Accès à l’information – Depuis le 23 mars 2017, plusieurs renseignements et documents relatifs aux autorisations environnementales ont un caractère public en vertu de la LQE, notamment les nouvelles autorisations et demandes d’autorisations ainsi que les documents connexes, l’information sur les projets à risque faible assujettis à une déclaration de conformité, les décisions relatives au refus d’accorder une autorisation et les plans de réhabilitation approuvés ou modifiés.

Les seules exceptions au caractère public sont les renseignements dont la divulgation compromettrait l’administration de la justice ou la sécurité publique ou qui concernent la localisation d’espèces menacées ou vulnérables.

Quant aux renseignements inclus dans une demande d’autorisation qui n’ont pas un caractère public, le demandeur de l’autorisation devra identifier les renseignements qu’il considère être un secret industriel ou commercial confidentiel et justifier cette prétention. Le ministre pourra décider de rendre ces documents publics s’il n’est pas d’accord avec les prétentions du promoteur, en donnant un avis au promoteur. Tous les documents qui sont considérés comme étant publics seront rendus disponibles au fur et à mesure que les documents sont déposés auprès du Ministère dans un registre qui sera créé à cet effet et qui sera accessible sur le site Web du Ministère. Entre temps, ces documents pourront être fournis sur demande.

Considérations liées aux changements climatiques et test climat – À partir du 23 mars 2018, la LQE donnera explicitement au ministre le pouvoir de tenir compte notamment des considérations suivantes liées aux changements climatiques dans le cadre de son analyse des impacts d’un projet : (i) les émissions de gaz à effet de serre attribuables à un projet; (ii) les mesures de réduction que celui-ci peut nécessiter; (iii) les risques et les impacts anticipés des changements climatiques sur le projet et sur le milieu où il sera réalisé; et (iv) les mesures d’adaptation que le projet peut nécessiter. Ces attributions de pouvoir sont extrêmement larges et soulèvent plusieurs questions sur leur application par le Ministère. Le gouvernement annonce également l’introduction d’un « test climat », selon lequel tout promoteur d’un projet dont les émissions de GES estimées atteindront un seuil établi par règlement devra démontrer l’optimisation de son projet en matière d’émissions de GES en justifiant ses choix technologiques, ses procédés ou ses sources d’énergie.

Réhabilitation des terrains – La LQE accorde désormais des pouvoirs élargis au ministre relativement à la réhabilitation de terrains. Ces pouvoirs lui permettent, entre autres, d’exiger une étude de caractérisation dans le cadre d’une demande d’autorisation et d’imposer des conditions relativement au retrait, au traitement ou au confinement de contaminants dans certaines circonstances.
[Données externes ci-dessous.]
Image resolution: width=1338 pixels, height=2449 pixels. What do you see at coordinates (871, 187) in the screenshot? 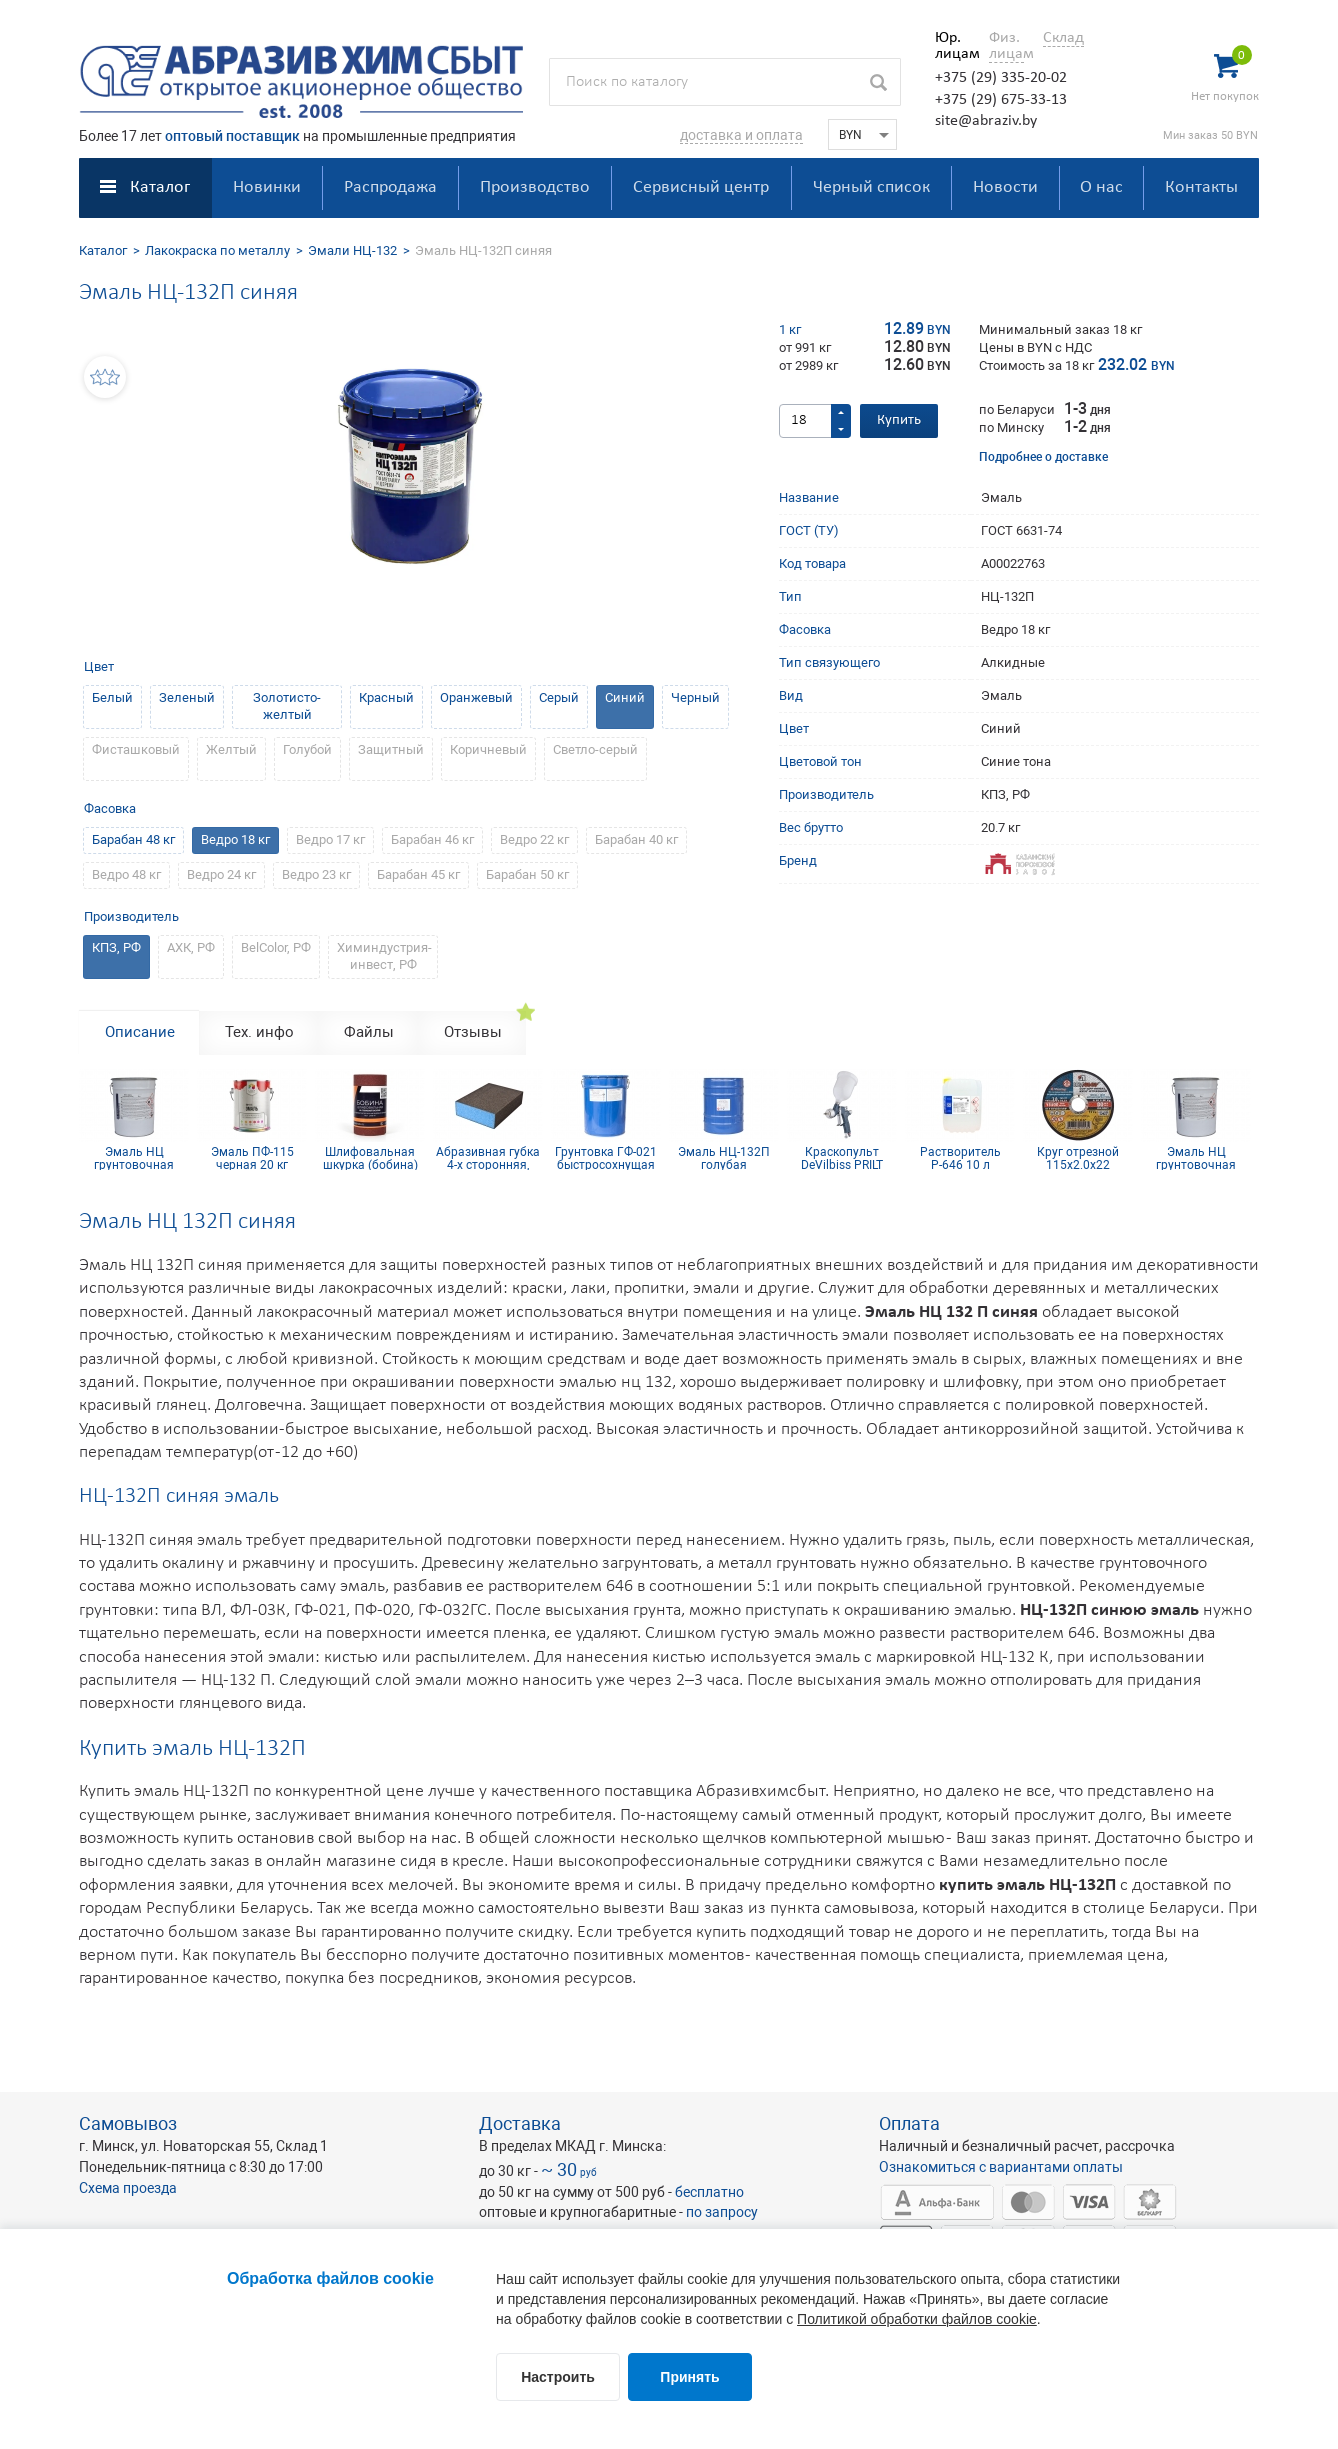 I see `Черный список` at bounding box center [871, 187].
À partir de mars 2018, le ministre pourra imposer, lorsqu’un promoteur cesse définitivement ses activités, en plus des mesures applicables à la cessation d’activités prévues par règlement ou par une autorisation, des mesures afin d’éviter le rejet de contaminants dans l’environnement et d’assurer la décontamination des lieux et le démantèlement d’équipements et d’installations.